- [EXERCISE REQUIREMENTS]: Your task is to reproduce exactly the lines from the one containing "Design ©2006-2011 CLAMP・ST" through the last line below, both ends included, and nothing else, with no pictures.

- [AVAILABLE DATA]:
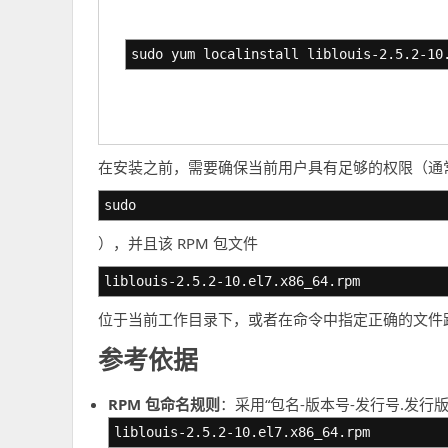
sudo yum localinstall liblouis-2.5.2-10
在安装之前，需要确保当前用户具有足够的权限（通
sudo
），并且该 RPM 包文件
liblouis-2.5.2-10.el7.x86_64.rpm
位于当前工作目录下，或者在命令中指定正确的文件
参考依据
RPM 包命名规则
：采用“包名-版本号-发行号.发行版
liblouis-2.5.2-10.el7.x86_64.rpm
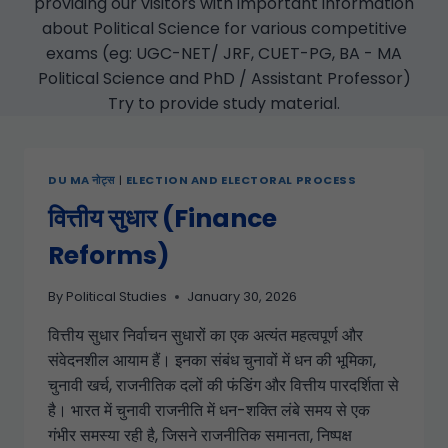
providing our visitors with important information
about Political Science for various competitive
exams (eg: UGC-NET/ JRF, CUET-PG, BA - MA
Political Science and PhD / Assistant Professor)
Try to provide study material.
DU MA नोट्स
|
ELECTION AND ELECTORAL PROCESS
वित्तीय सुधार (Finance
Reforms)
By
Political Studies
January 30, 2026
वित्तीय सुधार निर्वाचन सुधारों का एक अत्यंत महत्वपूर्ण और
संवेदनशील आयाम हैं। इनका संबंध चुनावों में धन की भूमिका,
चुनावी खर्च, राजनीतिक दलों की फंडिंग और वित्तीय पारदर्शिता से
है। भारत में चुनावी राजनीति में धन-शक्ति लंबे समय से एक
गंभीर समस्या रही है, जिसने राजनीतिक समानता, निष्पक्ष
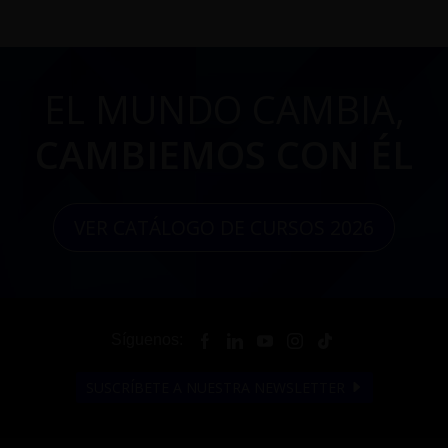
EL MUNDO CAMBIA,
CAMBIEMOS CON ÉL
VER CATÁLOGO DE CURSOS 2026
Síguenos:
SUSCRÍBETE A NUESTRA NEWSLETTER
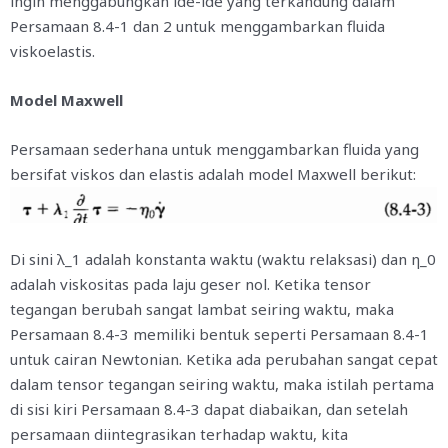
ingin menggabungkan ide-ide yang terkandung dalam
Persamaan 8.4-1 dan 2 untuk menggambarkan fluida
viskoelastis.
Model Maxwell
Persamaan sederhana untuk menggambarkan fluida yang
bersifat viskos dan elastis adalah model Maxwell berikut:
Di sini λ_1 adalah konstanta waktu (waktu relaksasi) dan η_0
adalah viskositas pada laju geser nol. Ketika tensor
tegangan berubah sangat lambat seiring waktu, maka
Persamaan 8.4-3 memiliki bentuk seperti Persamaan 8.4-1
untuk cairan Newtonian. Ketika ada perubahan sangat cepat
dalam tensor tegangan seiring waktu, maka istilah pertama
di sisi kiri Persamaan 8.4-3 dapat diabaikan, dan setelah
persamaan diintegrasikan terhadap waktu, kita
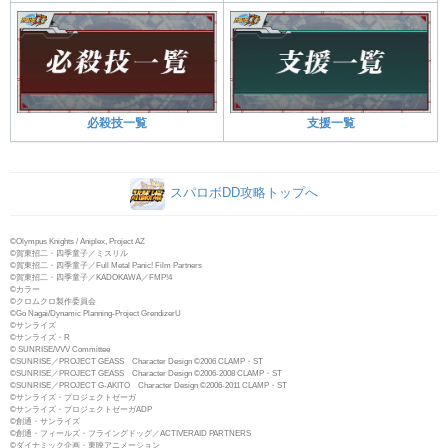
必殺技一覧
支援一覧
スパロボDD攻略トップへ
©Olympus Knights / Aniplex, Project AZ
©賀東招二・四季童子／ミスリル
©賀東招二・四季童子／Full Metal Panic! Film Partners
©賀東招二・四季童子／KADOKAWA／FMP!4
©カラー
©クロムクロ製作委員会
©Go Nagai/Dynamic Planning-Project GrendizerU
©サンライズ
©サンライズ・R
© SUNRISE/VVV Committee
©SUNRISE／PROJECT GEASS Character Design ©2006 CLAMP・ST
©SUNRISE／PROJECT GEASS Character Design ©2006-2008 CLAMP・ST
©SUNRISE／PROJECT G-AKITO Character Design ©2006-2011 CLAMP・ST
©サンライズ・プロジェクトゼーガ
©サンライズ・プロジェクトゼーガADP
©創通・サンライズ
©創通・フィールズ・フライングドッグ／ACTIVERAID PARTNERS
©ダイナミック企画・東映アニメーション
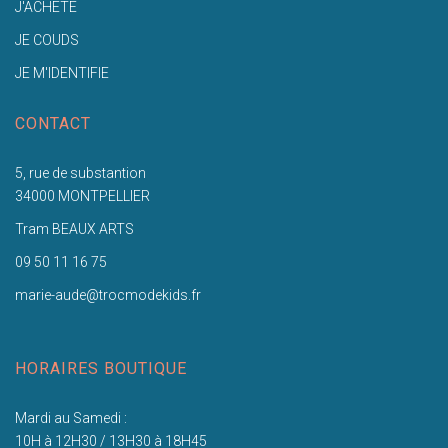
J'ACHETE
JE COUDS
JE M'IDENTIFIE
CONTACT
5, rue de substantion
34000 MONTPELLIER
Tram BEAUX ARTS
09 50 11 16 75
marie-aude@trocmodekids.fr
HORAIRES BOUTIQUE
Mardi au Samedi :
10H à 12H30 / 13H30 à 18H45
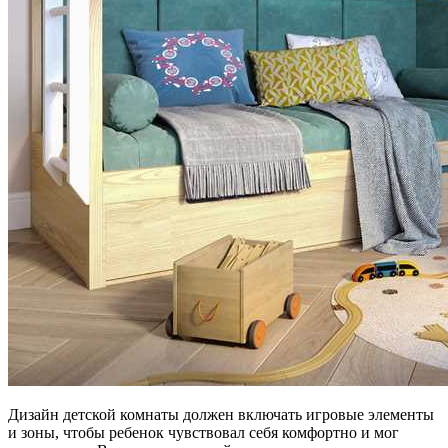
Дизайн детской комнаты должен включать игровые элементы
и зоны, чтобы ребенок чувствовал себя комфортно и мог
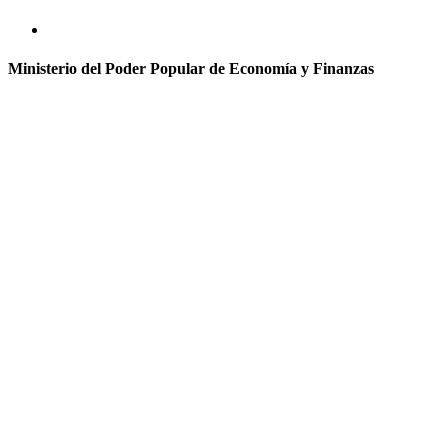
Ministerio del Poder Popular de Economía y Finanzas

- [FINISHED EXERCISE]:
©SUNRISE／PROJECT G-AKITO Character Design ©2006-2011 CLAMP・ST
©サンライズ・プロジェクトゼーガ
©サンライズ・プロジェクトゼーガADP
©創通・サンライズ
©創通・フィールズ・フライングドッグ／ACTIVERAID PARTNERS
©ダイナミック企画・東映アニメーション
J'ACHETE
JE COUDS
JE M'IDENTIFIE
CONTACT
5, rue de substantion
34000 MONTPELLIER
Tram BEAUX ARTS
09 50 11 16 75
marie-aude@trocmodekids.fr
HORAIRES BOUTIQUE
Mardi au Samedi :
10H à 12H30 / 13H30 à 18H45
Дизайн детской комнаты должен включать игровые элементы
и зоны, чтобы ребенок чувствовал себя комфортно и мог
Ministerio del Poder Popular de Economía y Finanzas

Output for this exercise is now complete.